The task -> Find each line below where the word "GCIS" occurs, and copy it.

Records provided ->
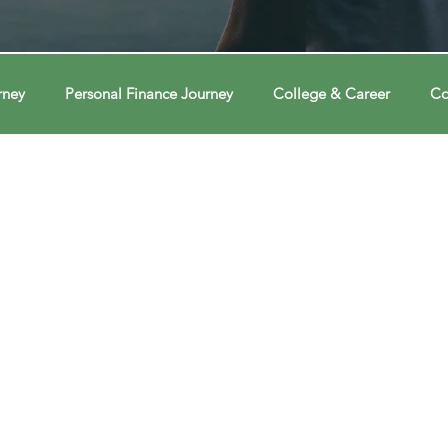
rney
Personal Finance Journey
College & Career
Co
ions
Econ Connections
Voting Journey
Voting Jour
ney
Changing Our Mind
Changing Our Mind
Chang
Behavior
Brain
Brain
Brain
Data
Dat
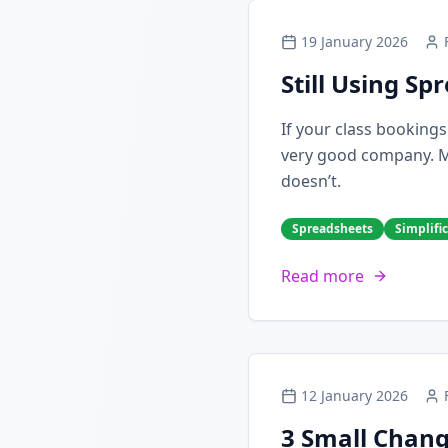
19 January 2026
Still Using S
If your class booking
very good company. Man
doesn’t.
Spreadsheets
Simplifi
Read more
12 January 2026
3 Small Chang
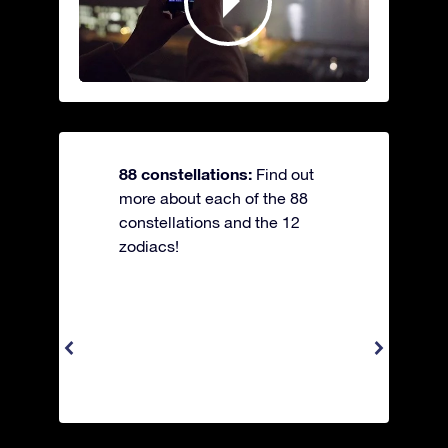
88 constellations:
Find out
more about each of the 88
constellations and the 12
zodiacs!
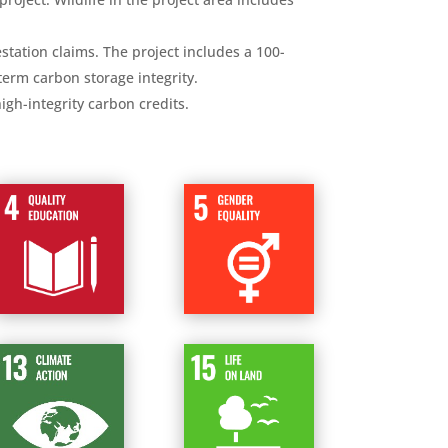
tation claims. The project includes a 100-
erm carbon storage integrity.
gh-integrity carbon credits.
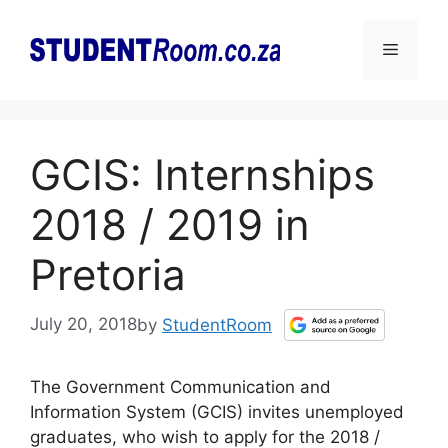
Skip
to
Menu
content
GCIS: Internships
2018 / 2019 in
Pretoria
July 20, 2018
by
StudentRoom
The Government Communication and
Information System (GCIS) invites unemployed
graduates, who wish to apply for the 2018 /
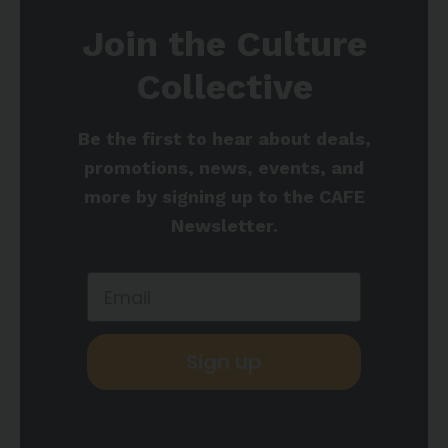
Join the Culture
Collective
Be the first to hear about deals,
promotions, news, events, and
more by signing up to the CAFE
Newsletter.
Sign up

Solution for this task ->
GCIS: Internships
Information System (GCIS) invites unemployed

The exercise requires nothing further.